**PROBLEM DESCRIPTION:**
Could you copy out every line of the data where the word "this" occurs?

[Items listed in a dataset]

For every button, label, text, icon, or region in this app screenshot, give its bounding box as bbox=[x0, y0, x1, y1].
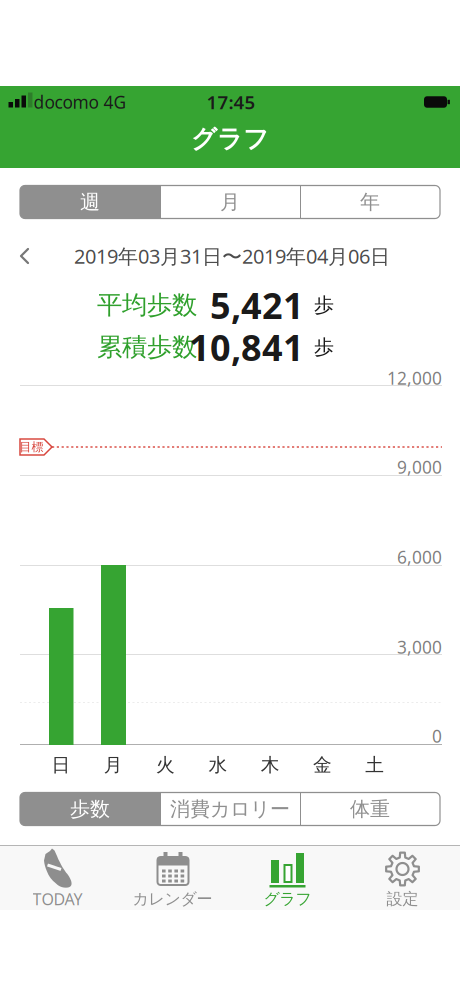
button[interactable]: 体重 bbox=[300, 792, 440, 826]
staticText: 6,000 bbox=[397, 546, 442, 568]
staticText: 体重 bbox=[350, 797, 390, 821]
button[interactable]: グラフ bbox=[232, 846, 342, 910]
staticText: 土 bbox=[365, 754, 384, 776]
staticText: 消費カロリー bbox=[170, 797, 290, 821]
staticText: TODAY bbox=[32, 888, 82, 910]
button[interactable]: 月 bbox=[160, 186, 300, 218]
staticText: グラフ bbox=[264, 889, 312, 909]
staticText: 日 bbox=[52, 754, 70, 776]
staticText: 5,421 bbox=[210, 281, 304, 329]
staticText: 2019年03月31日〜2019年04月06日 bbox=[74, 243, 390, 269]
staticText: 9,000 bbox=[397, 456, 442, 478]
staticText: 累積歩数 bbox=[97, 331, 197, 362]
button[interactable] bbox=[12, 241, 42, 271]
staticText: 年 bbox=[360, 190, 380, 214]
staticText: 水 bbox=[208, 754, 227, 776]
button[interactable]: TODAY bbox=[2, 846, 112, 910]
staticText: 4G bbox=[104, 90, 126, 114]
staticText: 歩 bbox=[314, 293, 334, 317]
staticText: 木 bbox=[261, 754, 280, 776]
staticText: 設定 bbox=[386, 889, 418, 909]
staticText: カレンダー bbox=[132, 889, 212, 909]
button[interactable]: 週 bbox=[20, 186, 160, 218]
staticText: グラフ bbox=[191, 123, 269, 154]
staticText: 0 bbox=[432, 724, 442, 748]
staticText: 歩 bbox=[314, 335, 334, 359]
staticText: 金 bbox=[313, 754, 332, 776]
staticText: 3,000 bbox=[397, 636, 442, 658]
button[interactable]: 年 bbox=[300, 186, 440, 218]
button[interactable]: 設定 bbox=[348, 846, 458, 910]
staticText: 週 bbox=[80, 190, 100, 214]
staticText: 月 bbox=[104, 754, 123, 776]
staticText: 目標 bbox=[20, 440, 44, 454]
staticText: 12,000 bbox=[387, 366, 442, 390]
staticText: 平均歩数 bbox=[97, 289, 197, 320]
staticText: 月 bbox=[220, 190, 240, 214]
button[interactable]: カレンダー bbox=[118, 846, 228, 910]
staticText: 17:45 bbox=[206, 90, 256, 114]
staticText: 火 bbox=[156, 754, 175, 776]
button[interactable]: 歩数 bbox=[20, 792, 160, 826]
button[interactable]: 消費カロリー bbox=[160, 792, 300, 826]
staticText: 歩数 bbox=[70, 797, 110, 821]
staticText: 10,841 bbox=[189, 323, 304, 371]
staticText: docomo bbox=[34, 90, 98, 114]
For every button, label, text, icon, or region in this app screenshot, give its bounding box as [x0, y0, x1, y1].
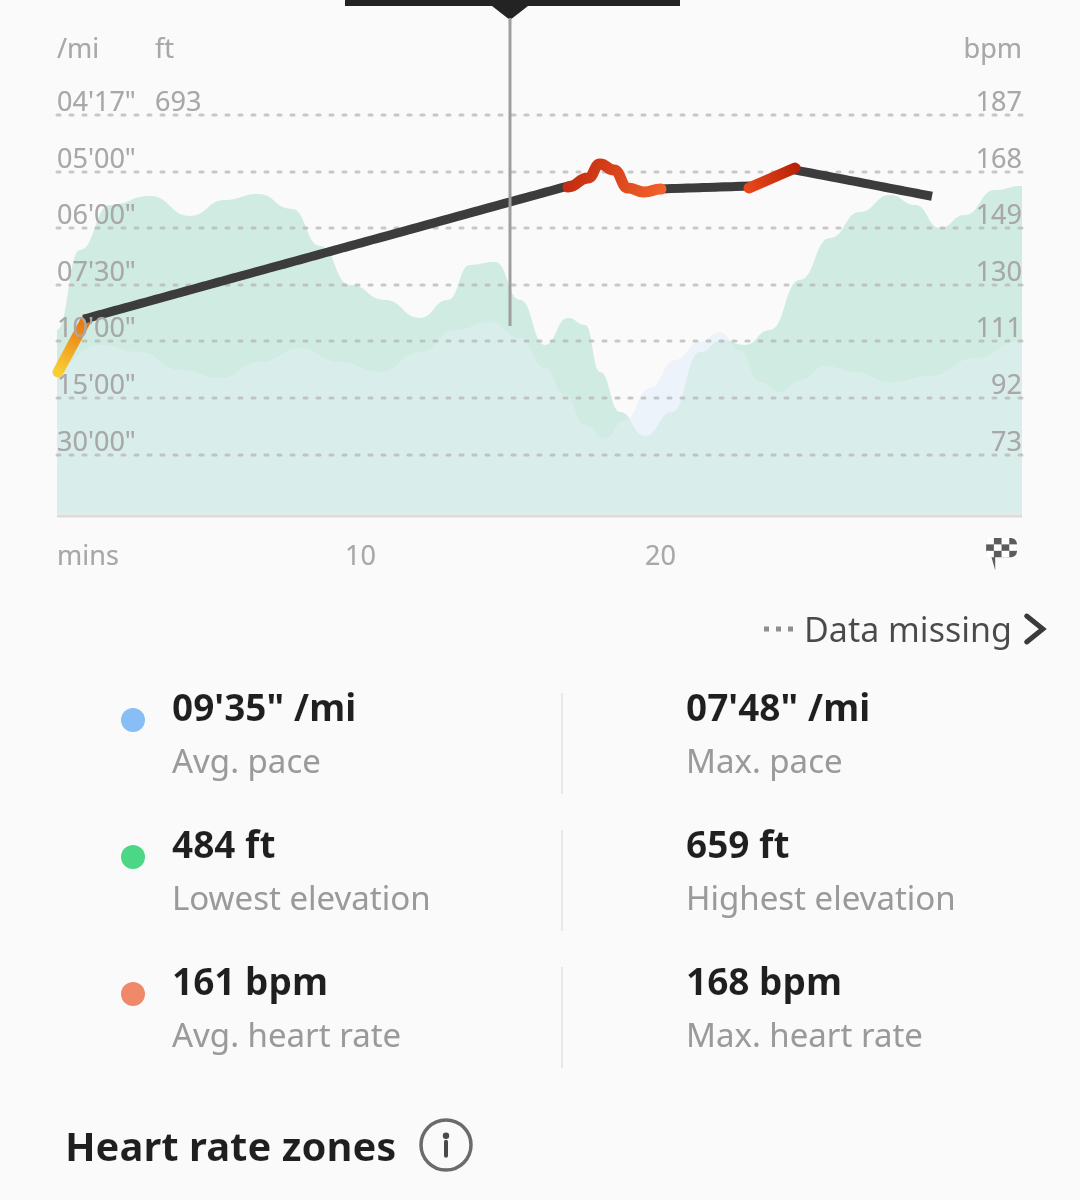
staticText: 168 bpm: [686, 955, 842, 1005]
button[interactable]: 07'48" /mi: [562, 675, 1080, 812]
staticText: Avg. pace: [172, 738, 321, 783]
staticText: Avg. heart rate: [172, 1012, 402, 1057]
staticText: 693: [155, 82, 202, 119]
staticText: 09'35" /mi: [172, 681, 357, 731]
button[interactable]: 161 bpm: [0, 949, 562, 1086]
staticText: ft: [155, 29, 175, 66]
staticText: 30'00": [57, 422, 136, 459]
staticText: Highest elevation: [686, 875, 956, 920]
staticText: Max. heart rate: [686, 1012, 923, 1057]
staticText: 149: [0, 195, 1022, 232]
button[interactable]: Finish: [980, 530, 1024, 574]
staticText: 187: [0, 82, 1022, 119]
staticText: 10: [345, 536, 376, 573]
staticText: 15'00": [57, 365, 136, 402]
staticText: 07'30": [57, 252, 136, 289]
staticText: 10'00": [57, 308, 136, 345]
button[interactable]: Info about heart rate zones: [419, 1118, 473, 1172]
staticText: 05'00": [57, 139, 136, 176]
button[interactable]: 484 ft: [0, 812, 562, 949]
button[interactable]: Data missing: [756, 598, 1054, 660]
staticText: 20: [645, 536, 676, 573]
staticText: 07'48" /mi: [686, 681, 871, 731]
staticText: 111: [0, 308, 1022, 345]
staticText: Data missing: [804, 606, 1012, 652]
staticText: 168: [0, 139, 1022, 176]
staticText: 73: [0, 422, 1022, 459]
staticText: Heart rate zones: [65, 1118, 397, 1172]
staticText: /mi: [57, 29, 100, 66]
staticText: Lowest elevation: [172, 875, 431, 920]
staticText: 659 ft: [686, 818, 790, 868]
staticText: 484 ft: [172, 818, 276, 868]
button[interactable]: 168 bpm: [562, 949, 1080, 1086]
staticText: 04'17": [57, 82, 136, 119]
staticText: bpm: [0, 29, 1022, 66]
button[interactable]: 09'35" /mi: [0, 675, 562, 812]
staticText: mins: [57, 536, 119, 573]
staticText: 130: [0, 252, 1022, 289]
staticText: Max. pace: [686, 738, 843, 783]
staticText: 161 bpm: [172, 955, 328, 1005]
button[interactable]: 659 ft: [562, 812, 1080, 949]
staticText: 06'00": [57, 195, 136, 232]
staticText: 92: [0, 365, 1022, 402]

**FINISHED EXERCISE:**
For every button, label, text, icon, or region in this app screenshot, give its bounding box as bbox=[x0, y0, x1, y1].
For every button, label, text, icon, or region in this app screenshot, give its bounding box as [x0, y0, x1, y1].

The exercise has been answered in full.